Durante la tradicional celebración de las Siete Palabras este Viernes Santo, el reverendo Candelario Mejía Brito, párroco de la iglesia Santa Clara de Asís, denunció el abandono que sufren los jóvenes y las personas en situación de calle. Su mensaje, correspondiente a la cuarta palabra, vinculó el pasaje bíblico con la realidad social de la capital dominicana.
Mejía Brito criticó la falta de políticas viales del Instituto Dominicano de Tránsito y Transporte Terrestre (Intrant), señalando que sus acciones se limitan a fechas específicas y no responden a una estrategia integral. Según el sacerdote, esta deficiencia contribuye al aumento de muertes por accidentes de tránsito.
El religioso también cuestionó la precariedad laboral que enfrentan los jóvenes, especialmente en sectores como el turismo, donde persisten casos de explotación y falta de acceso a empleos dignos. Aseguró que la estigmatización de la juventud es un problema que mina la confianza de las nuevas generaciones en las instituciones.
En su sermón, identificó lugares donde la indigencia es más visible, como el perímetro del Hospital Moscoso Puello y el elevado de la avenida Nicolás de Ovando con Máximo Gómez, denunciando la ausencia de asistencia estatal en estas zonas.

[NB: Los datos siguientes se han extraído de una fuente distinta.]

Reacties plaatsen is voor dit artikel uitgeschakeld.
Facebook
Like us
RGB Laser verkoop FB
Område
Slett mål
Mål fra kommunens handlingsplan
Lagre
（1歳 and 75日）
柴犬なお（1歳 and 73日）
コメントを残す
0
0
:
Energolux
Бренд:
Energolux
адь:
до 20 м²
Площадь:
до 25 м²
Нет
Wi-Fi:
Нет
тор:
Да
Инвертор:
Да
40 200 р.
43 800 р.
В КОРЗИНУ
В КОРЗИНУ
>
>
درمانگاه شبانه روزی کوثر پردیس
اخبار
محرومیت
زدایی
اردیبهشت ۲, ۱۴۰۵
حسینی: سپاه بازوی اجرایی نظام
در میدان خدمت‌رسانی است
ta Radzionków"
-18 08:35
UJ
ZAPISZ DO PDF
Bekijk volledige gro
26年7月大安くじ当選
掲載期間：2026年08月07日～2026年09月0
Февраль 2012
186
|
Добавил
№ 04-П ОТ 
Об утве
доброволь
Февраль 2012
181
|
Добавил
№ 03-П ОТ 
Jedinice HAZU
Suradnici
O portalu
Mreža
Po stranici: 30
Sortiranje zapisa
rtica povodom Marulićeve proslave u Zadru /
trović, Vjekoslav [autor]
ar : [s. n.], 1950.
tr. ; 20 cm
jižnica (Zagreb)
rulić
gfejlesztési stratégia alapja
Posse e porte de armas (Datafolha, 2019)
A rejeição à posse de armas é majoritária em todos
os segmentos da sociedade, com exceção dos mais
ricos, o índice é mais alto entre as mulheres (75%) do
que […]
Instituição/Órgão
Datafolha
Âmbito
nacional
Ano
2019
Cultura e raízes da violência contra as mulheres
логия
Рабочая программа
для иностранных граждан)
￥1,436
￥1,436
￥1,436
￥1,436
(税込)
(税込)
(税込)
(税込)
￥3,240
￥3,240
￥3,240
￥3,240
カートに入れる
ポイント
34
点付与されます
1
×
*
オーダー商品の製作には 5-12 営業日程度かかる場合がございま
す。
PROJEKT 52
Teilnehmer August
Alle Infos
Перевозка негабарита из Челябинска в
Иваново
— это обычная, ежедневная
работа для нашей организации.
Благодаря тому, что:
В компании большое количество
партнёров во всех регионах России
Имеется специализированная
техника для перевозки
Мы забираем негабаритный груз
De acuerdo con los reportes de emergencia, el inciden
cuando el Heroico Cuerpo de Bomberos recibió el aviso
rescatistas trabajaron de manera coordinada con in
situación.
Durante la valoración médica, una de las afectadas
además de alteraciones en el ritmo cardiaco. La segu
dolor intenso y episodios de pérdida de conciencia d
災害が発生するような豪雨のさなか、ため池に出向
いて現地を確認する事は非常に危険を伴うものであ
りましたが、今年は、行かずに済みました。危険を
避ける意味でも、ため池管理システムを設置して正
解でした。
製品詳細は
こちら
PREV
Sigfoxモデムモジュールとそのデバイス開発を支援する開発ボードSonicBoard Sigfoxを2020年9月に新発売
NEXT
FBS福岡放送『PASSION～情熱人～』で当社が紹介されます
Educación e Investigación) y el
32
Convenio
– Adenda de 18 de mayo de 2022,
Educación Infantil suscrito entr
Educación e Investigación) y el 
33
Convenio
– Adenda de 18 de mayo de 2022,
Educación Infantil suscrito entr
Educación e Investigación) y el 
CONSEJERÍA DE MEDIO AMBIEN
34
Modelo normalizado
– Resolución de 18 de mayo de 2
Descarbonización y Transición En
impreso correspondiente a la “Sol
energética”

Mejía Brito sostuvo que el sistema actual impone la carga del sacrificio exclusivamente a los más pobres, mientras las figuras de autoridad priorizan la acumulación de recursos. “La carga siempre recae en los marginados”, expresó con firmeza.
El mensaje se sumó a las intervenciones previas de otros líderes religiosos en la jornada, como el padre Francisco Benito Alvarado, el padre Mario de la Cruz y el diácono José Ricardo Rosado, quienes abordaron distintas problemáticas sociales desde la perspectiva de las primeras tres palabras.
La homilía concluyó con un llamado a las instituciones públicas y privadas para garantizar los derechos de los sectores vulnerables y devolver la esperanza a los jóvenes. El reverendo insistió en que la fe debe traducirse en acciones concretas que transformen la realidad de los más necesitados.